MagAO Commissioning Day 13: Closed loop – 400 modes at 1000 Hz

We passed a big milestone today with the ASM working in closed loop with 400 modes at 1 kHz (the most complex AO mode)!  This 400 mode interaction matrix has been made possible by the excellent trouble shooting from our friends at Arcetri Observatory, Simone, Enrico, Alfio, Armando and Marco!

It was such an exciting event that Alan Uomoto made a movie:

How did this happen?  Well, yesterday the AO loop was struggling to close on the bumps we were referring to as Viscachas:

The Viscacha is a bump causing a dark spot in the Pyramid pupils at around 2:30 o'clock.

When the loop tried to close on this, we would get a higher and higher unstable patch of actuators trying to correct it:

Here is the ASM display after closing the loop yesterday on 200 modes at 600 Hz.
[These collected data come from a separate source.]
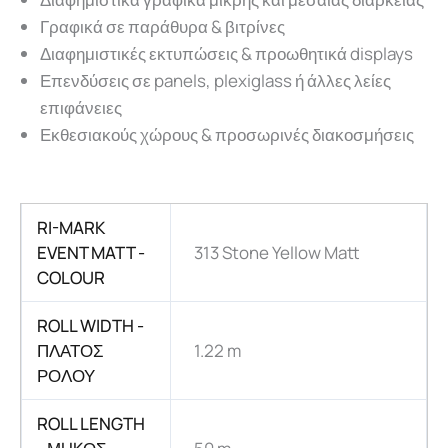
Γραφικά σε παράθυρα & βιτρίνες
Διαφημιστικές εκτυπώσεις & προωθητικά displays
Επενδύσεις σε panels, plexiglass ή άλλες λείες
επιφάνειες
Εκθεσιακούς χώρους & προσωρινές διακοσμήσεις
RI-MARK
EVENT MATT -
313 Stone Yellow Matt
COLOUR
ROLL WIDTH -
ΠΛΑΤΟΣ
1.22 m
ΡΟΛΟΥ
ROLL LENGTH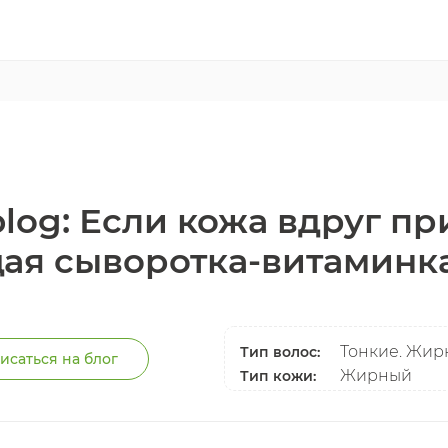
blog: Если кожа вдруг пр
я сыворотка-витаминка 
Тонкие. Жирн
Тип волос:
исаться на блог
Жирный
Тип кожи: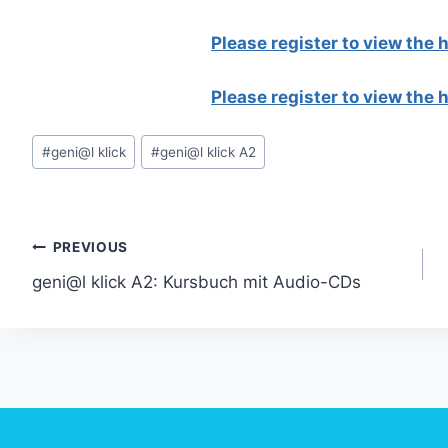
Please register to view the
Please register to view the
Post
#
geni@l klick
#
geni@l klick A2
Tags:
Post
PREVIOUS
geni@l klick A2: Kursbuch mit Audio-CDs
navigation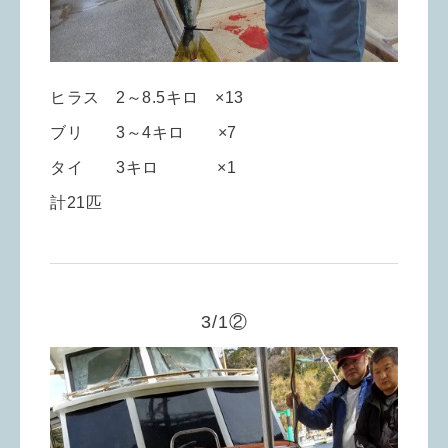
ヒラス 2～8.5キロ ×13
ブリ 3～4キロ ×7
タイ 3キロ ×1
計21匹
3/1②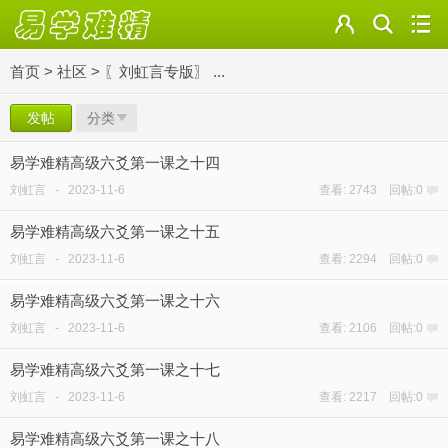
首页
>
社区
>
〖刘虹言专版〗 ...
发帖
分类
易学难精高级六爻第一课之十四
刘虹言
-
2023-11-6
查看: 2743 回帖:0
易学难精高级六爻第一课之十五
刘虹言
-
2023-11-6
查看: 2294 回帖:0
易学难精高级六爻第一课之十六
刘虹言
-
2023-11-6
查看: 2106 回帖:0
易学难精高级六爻第一课之十七
刘虹言
-
2023-11-6
查看: 2217 回帖:0
易学难精高级六爻第一课之十八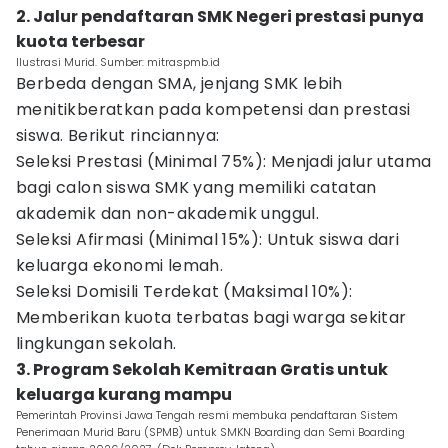
2. Jalur pendaftaran SMK Negeri prestasi punya
kuota terbesar
Ilustrasi Murid. Sumber: mitraspmb.id
Berbeda dengan SMA, jenjang SMK lebih
menitikberatkan pada kompetensi dan prestasi
siswa. Berikut rinciannya:
Seleksi Prestasi (Minimal 75%): Menjadi jalur utama
bagi calon siswa SMK yang memiliki catatan
akademik dan non-akademik unggul.
Seleksi Afirmasi (Minimal 15%): Untuk siswa dari
keluarga ekonomi lemah.
Seleksi Domisili Terdekat (Maksimal 10%):
Memberikan kuota terbatas bagi warga sekitar
lingkungan sekolah.
3. Program Sekolah Kemitraan Gratis untuk
keluarga kurang mampu
Pemerintah Provinsi Jawa Tengah resmi membuka pendaftaran Sistem
Penerimaan Murid Baru (SPMB) untuk SMKN Boarding dan Semi Boarding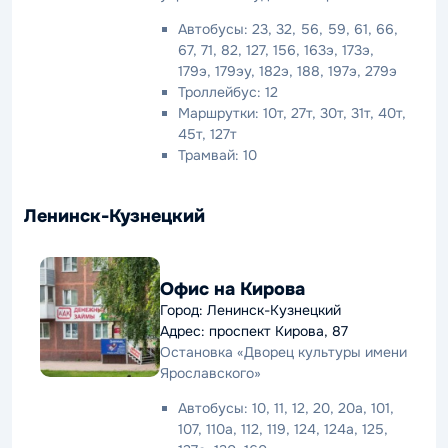
Автобусы: 23, 32, 56, 59, 61, 66,
67, 71, 82, 127, 156, 163э, 173э,
179э, 179эу, 182э, 188, 197э, 279э
Троллейбус: 12
Маршрутки: 10т, 27т, 30т, 31т, 40т,
45т, 127т
Трамвай: 10
Ленинск-Кузнецкий
Офис на Кирова
Город: Ленинск-Кузнецкий
Адрес: проспект Кирова, 87
Остановка «Дворец культуры имени
Ярославского»
Автобусы: 10, 11, 12, 20, 20а, 101,
107, 110а, 112, 119, 124, 124а, 125,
You can see the commands on the bad patch at ~2:30 o'clock; the mirror is working hard to correct something there, but we didn't know what.

So Simone and Enrico figured out that we were actually getting cross-talk from the Pyramid, because the phase bump was so high.  This is similar to a quad-cell Shack-Hartmann without a guard band, where a subpupil may wander into an adjacent subaperture.  Here is Simone’s drawing where he works out the solution:

Simone's drawing to solve the problem of the viscacha

So the solution is kinda a hack, whereby we applied a negative sign to the interaction matrix for that patch — and the bump and the viscacha disappeared!

Evolution of the Viscacha -- Final rendition, all corrected!

And so tonight we were able to close the loop with our new interaction matrix, and get a nice flat wavefront!

Result: Closed loop, flat wavefront, no viscacha!

New arrivals today: T.J. Rodigas (Steward) and Runa Briguglio (Arcetri).